Geneve ce 23e mars 1776
Monseigneur,
Je vous rend bien des grâces de la lêttre du 12 dont Vôtre Altesse Sérénissime m'a honorée.
Je l'attendois avec la plus grande impatience. Je ne puis vous exprimer mon Cher Prince le plaisir qu'elle m'a fait, puisqu'elle m'aprend que l'air de Veissenstein vous redonne des forces. J'espère qu'elles continueront de revenir par le beau tems, et que j'aurois la satisfaction D'aprendre que mon trés cher Prince est entierrement Guerri. Dieu le veuille, ce sont les Voeux que je fais tous les momens de ma Vie.

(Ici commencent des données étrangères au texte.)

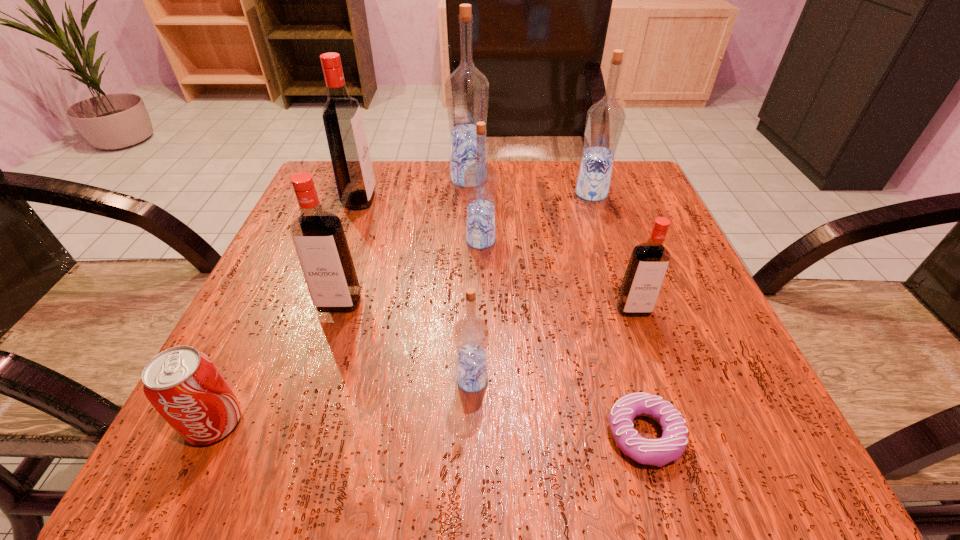 You are a GUI agent. You are given a task and a screenshot of the screen. Output one action in this format:
    pyautogui.click(x=<x>, y=<y>)
    Task: Click on the free space that is in between the purple doughnut and the biggest blue vodka
    This screenshot has height=540, width=960.
    Given the screenshot: What is the action you would take?
    pyautogui.click(x=557, y=307)

Where is `free space that is in between the seventh farthest object and the leftmost object`? The height and width of the screenshot is (540, 960). free space that is in between the seventh farthest object and the leftmost object is located at coordinates (344, 402).

Locate an element on the screen. free point between the second nearest blue vodka and the doughnut is located at coordinates (563, 338).

The width and height of the screenshot is (960, 540). I want to click on free area in between the farthest red vodka and the smallest red vodka, so click(496, 255).

This screenshot has height=540, width=960. What are the coordinates of `vacant space that's between the shortest object and the second smallest red vodka` in the screenshot? It's located at (492, 369).

Where is `vacant area that lies between the tallest object and the rightmost red vodka`? The image size is (960, 540). vacant area that lies between the tallest object and the rightmost red vodka is located at coordinates (551, 244).

The width and height of the screenshot is (960, 540). What are the coordinates of `object that stands as the fifth closest to the biggest blue vodka` in the screenshot? It's located at (649, 261).

Select which object is the fifth closest to the purple doughnut. Please provide its 2D coordinates. Your answer should be formatted as a tuple, i.e. [(x, y)], where the tuple contains the x and y coordinates of a point satisfying the conditions above.

[(184, 385)]

Where is `the fourth closest vodka to the smallest blue vodka`? The width and height of the screenshot is (960, 540). the fourth closest vodka to the smallest blue vodka is located at coordinates (345, 133).

Locate which vodka ranks fourth in proximity to the rightmost blue vodka. Please provide its 2D coordinates. Your answer should be formatted as a tuple, i.e. [(x, y)], where the tuple contains the x and y coordinates of a point satisfying the conditions above.

[(345, 133)]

Je suis charmée que Mr de Luchet ay plût à Vôtre Altesse Sérénissime. Plus Elle le connoitra et plus Elle en sera contente. J'en reçeu une lettre aussi du 12 qui me dit combien il se trouve heureux d'avoir eû le bonheur d'aprocher d'un si grand Prince. Il ne peut se taire sur ce qu'il trouve en Vôtre Altesse Sérénissime soit dans la Litérature, soit dans vôtre prodigieuse mémoire qui se souvient de ce que vous avez lûs, disant le tome, Page &c. C'est dit il ce qu'il n'a jamais vû dans aucuns Prince. Il est pénétré de la bonté que vous lui avez témoigné en le recevant avec cette même Bonté qui vous est si naturelle. Il a D'abord vû combien vous rendiez heureux tout ce qui entoure vôtre Altesse Sérénissime de même que tous vos sujets.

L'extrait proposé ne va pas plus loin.